Records follow. Print exactly the lines from the one that has "خلاصه: ایجاد کشوری خیالی و ساخته‌شده" through the one that has "zunächst mit der", inclusive, and omit the pictures.

[Stored data entries]
*** Begin section ***

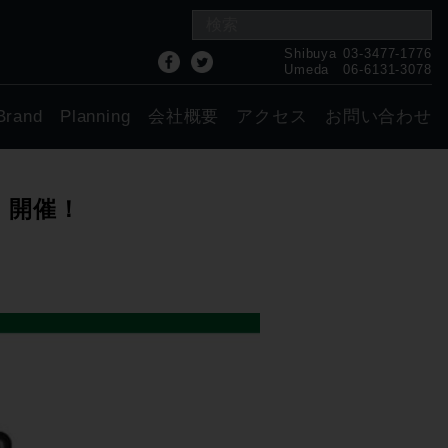
Shibuya
03-3477-1776
Umeda
06-6131-3078
Brand
Planning
会社概要
アクセス
お問い合わせ
026 開催！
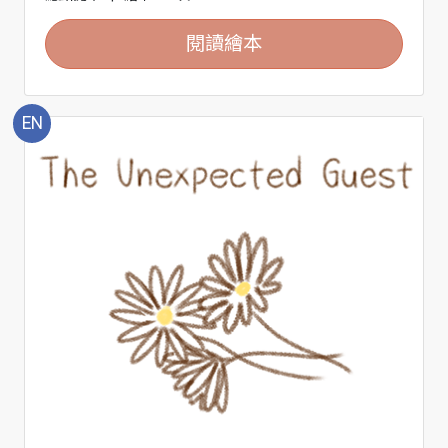
閱讀繪本
EN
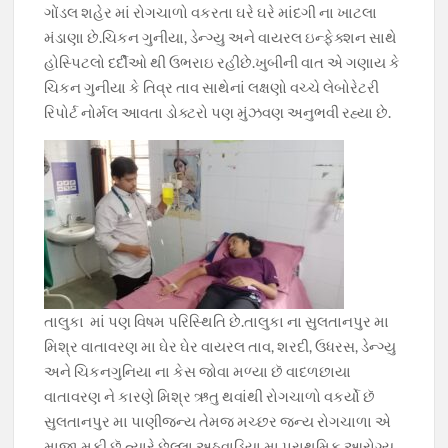
b
s
gr
er
y
ગોંડલ શહેર માં રોગચાળો વકરતા ઘરે ઘરે માંદગી ના ખાટલા
o
A
a
Li
મંડાણા છે.ચિકન ગુનીયા, ડેન્ગ્યુ અને વાયરલ ઇન્ફેક્શન સાથે
o
p
m
n
હોસ્પિટલો દર્દીઓ થી ઉભરાઇ રહીછે.ખુબીની વાત એ ગણાય કે
ચિકન ગુનીયા કે તિવ્ર તાવ સાથેનાં લક્ષણો વચ્ચે લેબોરેટરી
k
p
k
રિપોર્ટ નોર્મલ આવતા ડોક્ટરો પણ મુંઝવણ અનુભવી રહ્યા છે.
તાલુકા માં પણ વિષમ પરિસ્થિતિ છે.તાલુકા ના સુલતાનપુર મા
મિશ્ર વાતાવરણ મા ઘેર ઘેર વાયરલ તાવ, શરદી, ઉધરસ, ડેન્ગ્યુ
અને ચિકનગુનિયા ના કેસ જોવા મળ્યા છૅ વાદળછાયા
વાતાવરણ ને કારણે મિશ્ર ઋતુ થવાંથી રોગચાળો વકર્યો છૅ
સુલતાનપુર મા પાણીજન્ય તેમજ મચ્છર જન્ય રોગચાળા એ
માજા મૂકી છૅ ત્યારે છેલ્લા અઠવાડિયા મા પ્રાથમિક આરોગ્ય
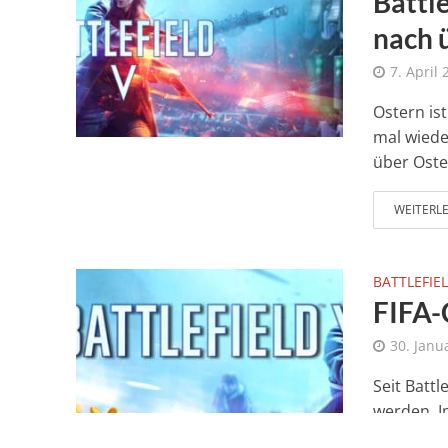
Battl
nach 
7. April
Ostern ist
mal wiede
über Oster
WEITERL
BATTLEFIEL
FIFA-C
30. Janu
Seit Batt
werden. Im
irgendeine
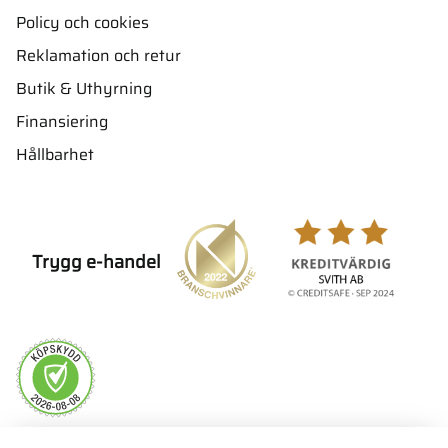
Policy och cookies
Reklamation och retur
Butik & Uthyrning
Finansiering
Hållbarhet
Trygg e-handel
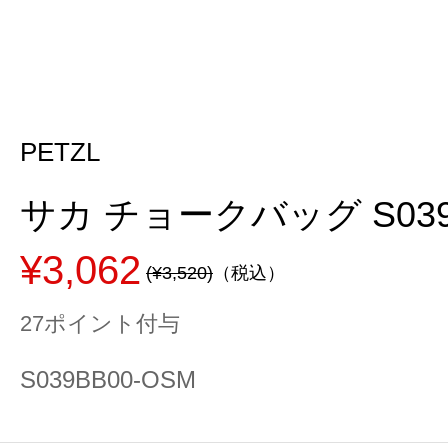
PETZL
サカ チョークバッグ S039
¥3,062
(¥3,520)
（税込）
27ポイント付与
S039BB00-OSM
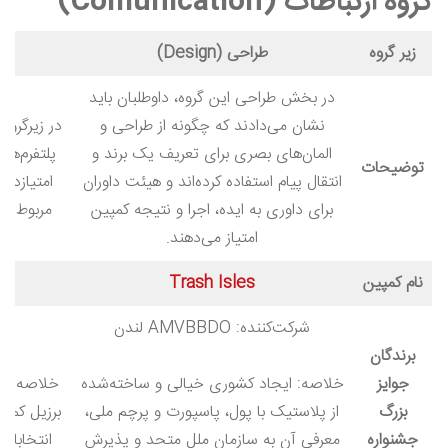
گروه ارتباطات (Comunication)
زیر گروه
طراحی (Design)
در بخش طراحی این گروه، داوطلبان باید
نشان می‌دادند که چگونه از طراحی و
در زیرگروه
المان‌های بصری برای تعریف یک برند و
پلتفرم‌ها
توضیحات
انتقال پیام استفاده کرده‌اند و هیئت داوران
امتیازدهی
برای داوری به ایده، اجرا و نتیجه کمپین
مربوط بو
امتیاز می‌دهند.
نام کمپین
Trash Isles
r
شرکت‌کننده: AMVBBDO لندن
شر
برندگان
جوایز
خلاصه: ایجاد کشوری خیالی و ساخته‌شده
خلاصه: سا
بزرگ
از پلاستیک با پول، پاسپورت و پرچم ملی،
برزیل کمک
جشنواره
معرفی آن به سازمان ملل متحد و پذیرش
انتخاباتی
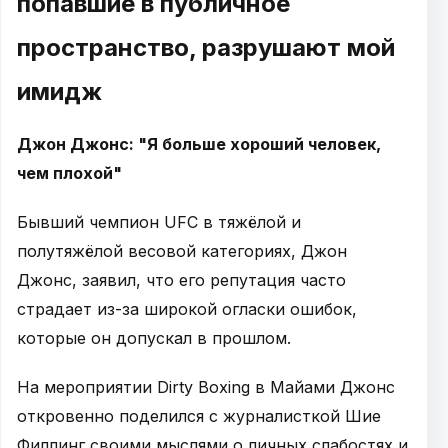
попавшие в публичное
пространство, разрушают мой
имидж
Джон Джонс: "Я больше хороший человек,
чем плохой"
Бывший чемпион UFC в тяжёлой и
полутяжёлой весовой категориях, Джон
Джонс, заявил, что его репутация часто
страдает из-за широкой огласки ошибок,
которые он допускал в прошлом.
На мероприятии Dirty Boxing в Майами Джонс
откровенно поделился с журналисткой Шие
Филлинг своими мыслями о личных слабостях и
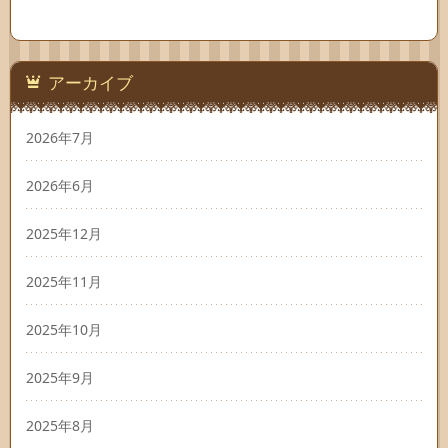
アーカイブ
2026年7月
2026年6月
2025年12月
2025年11月
2025年10月
2025年9月
2025年8月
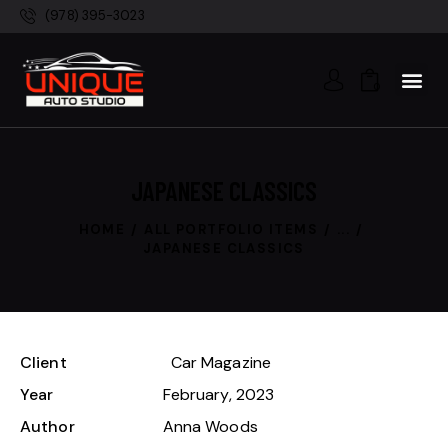
(978) 395-3023
0
JAPANESE CLASSICS
HOME
ALL PORTFOLIO ITEMS
...
JAPANESE CLASSICS
Client
Car Magazine
Year
February, 2023
Author
Anna Woods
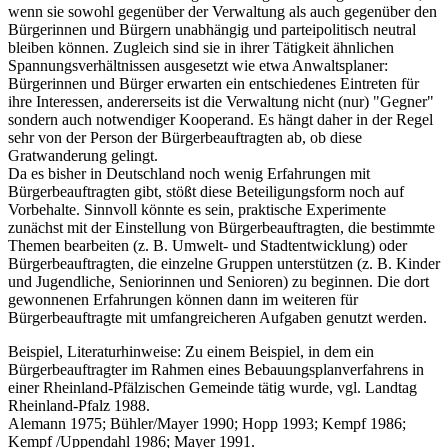
wenn sie sowohl gegenüber der Verwaltung als auch gegenüber den
Bürgerinnen und Bürgern unabhängig und parteipolitisch neutral
bleiben können. Zugleich sind sie in ihrer Tätigkeit ähnlichen
Spannungsverhältnissen ausgesetzt wie etwa Anwaltsplaner:
Bürgerinnen und Bürger erwarten ein entschiedenes Eintreten für
ihre Interessen, andererseits ist die Verwaltung nicht (nur) "Gegner"
sondern auch notwendiger Kooperand. Es hängt daher in der Regel
sehr von der Person der Bürgerbeauftragten ab, ob diese
Gratwanderung gelingt.
Da es bisher in Deutschland noch wenig Erfahrungen mit
Bürgerbeauftragten gibt, stößt diese Beteiligungsform noch auf
Vorbehalte. Sinnvoll könnte es sein, praktische Experimente
zunächst mit der Einstellung von Bürgerbeauftragten, die bestimmte
Themen bearbeiten (z. B. Umwelt- und Stadtentwicklung) oder
Bürgerbeauftragten, die einzelne Gruppen unterstützen (z. B. Kinder
und Jugendliche, Seniorinnen und Senioren) zu beginnen. Die dort
gewonnenen Erfahrungen können dann im weiteren für
Bürgerbeauftragte mit umfangreicheren Aufgaben genutzt werden.
Beispiel, Literaturhinweise: Zu einem Beispiel, in dem ein
Bürgerbeauftragter im Rahmen eines Bebauungsplanverfahrens in
einer Rheinland-Pfälzischen Gemeinde tätig wurde, vgl. Landtag
Rheinland-Pfalz 1988.
Alemann 1975; Bühler/Mayer 1990; Hopp 1993; Kempf 1986;
Kempf /Uppendahl 1986; Mayer 1991.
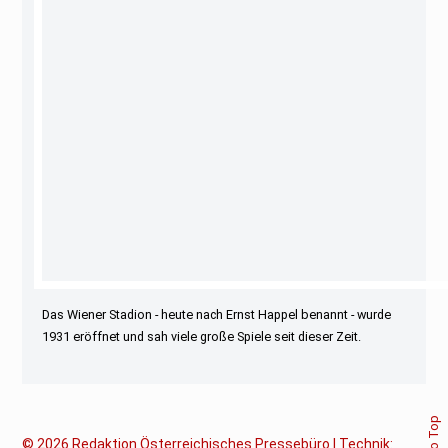
Das Wiener Stadion - heute nach Ernst Happel benannt - wurde
1931 eröffnet und sah viele große Spiele seit dieser Zeit.
© 2026
Redaktion Österreichisches Pressebüro | Technik:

*** End section ***

● **Result for this task**:
خلاصه: ایجاد کشوری خیالی و ساخته‌شده
خلاصه: سا
بزرگ
از پلاستیک با پول، پاسپورت و پرچم ملی،
برزیل کمک
جشنواره
معرفی آن به سازمان ملل متحد و پذیرش
انتخاباتی
попавшие в публичное
пространство, разрушают мой
имидж
Джон Джонс: "Я больше хороший человек,
чем плохой"
Бывший чемпион UFC в тяжёлой и
полутяжёлой весовой категориях, Джон
Джонс, заявил, что его репутация часто
страдает из-за широкой огласки ошибок,
которые он допускал в прошлом.
На мероприятии Dirty Boxing в Майами Джонс
откровенно поделился с журналисткой Шие
Филлинг своими мыслями о личных слабостях и
アーカイブ
2026年7月
2026年6月
2025年12月
2025年11月
2025年10月
2025年9月
2025年8月
(978) 395-3023
0
JAPANESE CLASSICS
HOME
ALL PORTFOLIO ITEMS
...
JAPANESE CLASSICS
Client
Car Magazine
Year
February, 2023
Author
Anna Woods
wenn sie sowohl gegenüber der Verwaltung als auch gegenüber den
Bürgerinnen und Bürgern unabhängig und parteipolitisch neutral
bleiben können. Zugleich sind sie in ihrer Tätigkeit ähnlichen
Spannungsverhältnissen ausgesetzt wie etwa Anwaltsplaner:
Bürgerinnen und Bürger erwarten ein entschiedenes Eintreten für
ihre Interessen, andererseits ist die Verwaltung nicht (nur) "Gegner"
sondern auch notwendiger Kooperand. Es hängt daher in der Regel
sehr von der Person der Bürgerbeauftragten ab, ob diese
Gratwanderung gelingt.
Da es bisher in Deutschland noch wenig Erfahrungen mit
Bürgerbeauftragten gibt, stößt diese Beteiligungsform noch auf
Vorbehalte. Sinnvoll könnte es sein, praktische Experimente
zunächst mit der Einstellung von Bürgerbeauftragten, die bestimmte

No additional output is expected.